Working within the budget, we built the largest deck we could with in-stock lumber from our local supply store. It is attached to the container on one side, and the rest sits on concrete blocking so that it can easily be moved in the future. The dining table and BBQ were Craigslist scores, which make it very pleasant to entertain. We set two poles in concrete and strung a sunshade to help with the afternoon sun.


Interior: One of the biggest hurdles we faced was how to insulate the container; it came down to spray foam or a product called InSoFast. We chose InSoFast for several reasons, the biggest being ease of installation. Their corrugated foam panels are glued directly to the container walls BEFORE you do any plumbing/wiring. You then use the integrated wire tracks and a hot knife to run your electrical/plumbing through the panels. The panels have molded plastic studs for hanging drywall, which results in no thermal bridging (spray foam requires 2×4 framing, which will lead to thermal bridging and a loss in R-value).


Our property had a pre-existing electrical sub panel and water hookup that we placed the container next to. The electrical was run through the InSoFast along with PEX for plumbing. Because we live in a very moderate climate, we routed the drains from the bathroom and kitchen under the container into a sump pump that pumps into the main home’s septic tank. There is an instant hot water heater that is located under the kitchen sink.


Once the bathroom was framed out and drywall was hung, it was time to work on the interior finishes. We used a waterproof floating laminate floor, standard drywall on the walls, and white painted shiplap for the ceiling.

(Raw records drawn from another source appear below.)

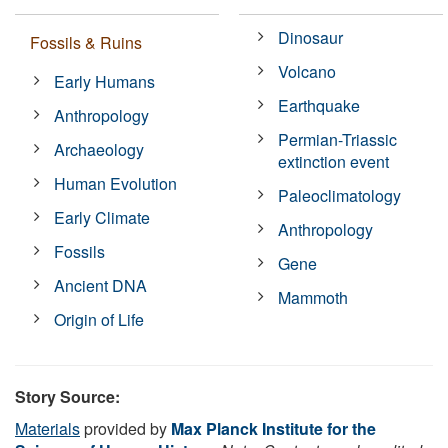
Dinosaur
Fossils & Ruins
Volcano
Early Humans
Earthquake
Anthropology
Permian-Triassic
Archaeology
extinction event
Human Evolution
Paleoclimatology
Early Climate
Anthropology
Fossils
Gene
Ancient DNA
Mammoth
Origin of Life
Story Source:
Materials
provided by
Max Planck Institute for the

All of the lighting is LED and routed through smart switches you can control on your phone. We thought we could get away with a window-mounted A/C unit, but it just couldn’t keep up with our 105* summers. We ended up installing an 18,000 BTU Mr. Cool mini-split unit that easily cools/heats the space.


Design: I designed the house to feel both minimal and comfortable. I have always wanted to do an IKEA kitchen and decided a tiny house was the perfect place to give it a shot. I am really pleased with the quality of the cabinets and the 25-year warranty speaks for itself. The kitchen is equipped with a two-burner induction cooktop, microwave, large toaster oven, blender, instant pot, waffle maker, tortilla press and so much more. The trash is hidden in a large drawer that slides out from under the kitchen sink, and the cabinet under the coffee maker stores all of our shoes. We made pre-cast concrete countertops for the kitchen to help keep within the budget, and they really helped carry the industrial aesthetic inside.

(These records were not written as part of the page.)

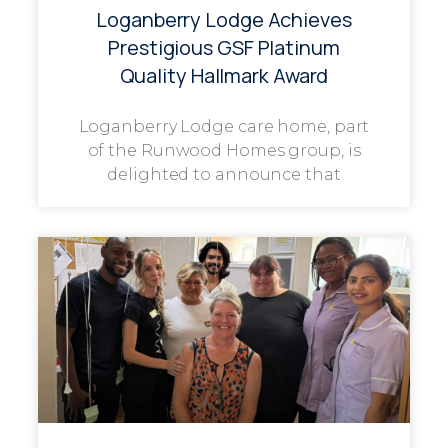
Loganberry Lodge Achieves
Prestigious GSF Platinum
Quality Hallmark Award
Loganberry Lodge care home, part
of the Runwood Homes group, is
delighted to announce that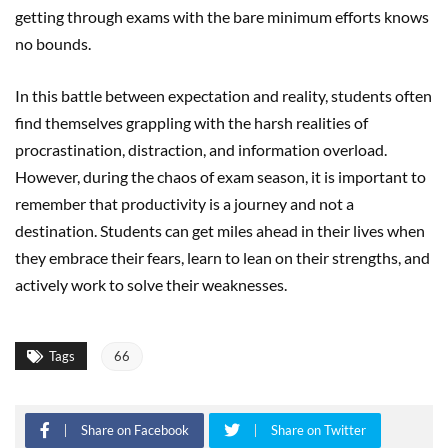
getting through exams with the bare minimum efforts knows
no bounds.
In this battle between expectation and reality, students often
find themselves grappling with the harsh realities of
procrastination, distraction, and information overload.
However, during the chaos of exam season, it is important to
remember that productivity is a journey and not a
destination. Students can get miles ahead in their lives when
they embrace their fears, learn to lean on their strengths, and
actively work to solve their weaknesses.
Tags
66
Share on Facebook
Share on Twitter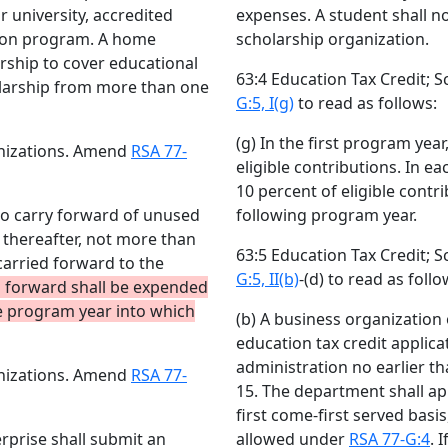
r university, accredited
expenses. A student shall n
ation program. A home
scholarship organization.
rship to cover educational
63:4 Education Tax Credit;
olarship from more than one
G:5, I(g)
to read as follows:
(g) In the first program yea
anizations. Amend
RSA 77-
eligible contributions. In e
10 percent of eligible contr
 no carry forward of unused
following program year.
 thereafter, not more than
63:5 Education Tax Credit;
carried forward to the
G:5, II(b)
-(d) to read as follo
 forward shall be expended
he program year into which
(b) A business organization
education tax credit applic
administration no earlier t
anizations. Amend
RSA 77-
15. The department shall ap
first come-first served basi
rprise shall submit an
allowed under
RSA 77-G:4
.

The living room has a double electric reclining couch, and the TV is on a large arm that pivots out from the wall. We have two large dogs, so I built a custom dog bed that nests the second bed underneath when not in use. I incorporated a few custom white oak touches on the sliding pocket door to the bathroom and island back. The passthrough bathroom utilizes otherwise wasted hallway space and adds it to the bathroom’s footprint, making for a large, comfortable room. All of the cabinetry in the bathroom is also IKEA. We are both over 6’ so a King-sized bed was a must for us! To conserve space, the headboard is a built in wall-treatment attached directly to the wall.

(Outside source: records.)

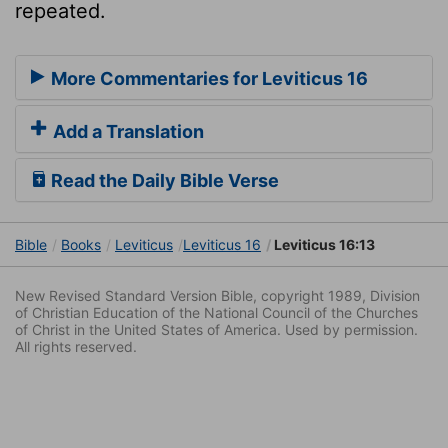
repeated.
More Commentaries for Leviticus 16
Add a Translation
Read the Daily Bible Verse
Bible
Books
Leviticus
Leviticus 16
Leviticus 16:13
New Revised Standard Version Bible, copyright 1989, Division
of Christian Education of the National Council of the Churches
of Christ in the United States of America. Used by permission.
All rights reserved.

Our Thoughts: Living tiny has led to a significant improvement in our quality of life. The adjustment to having less “stuff” was easier than we could have anticipated (our tools are located in a separate shop, we can live in 275 square feet, but the shop is another story). By figuring out how to have someone pay our rent, we can focus on slowly growing our business in the direction we want it to go, and we no longer feel guilty taking time off to travel. The entire project was done by just the two of us, and we were able to do it in two months for an all-in price of $26,000. If you would like to follow along on our next adventure, we will be building a custom expedition vehicle to take our travels to the next level!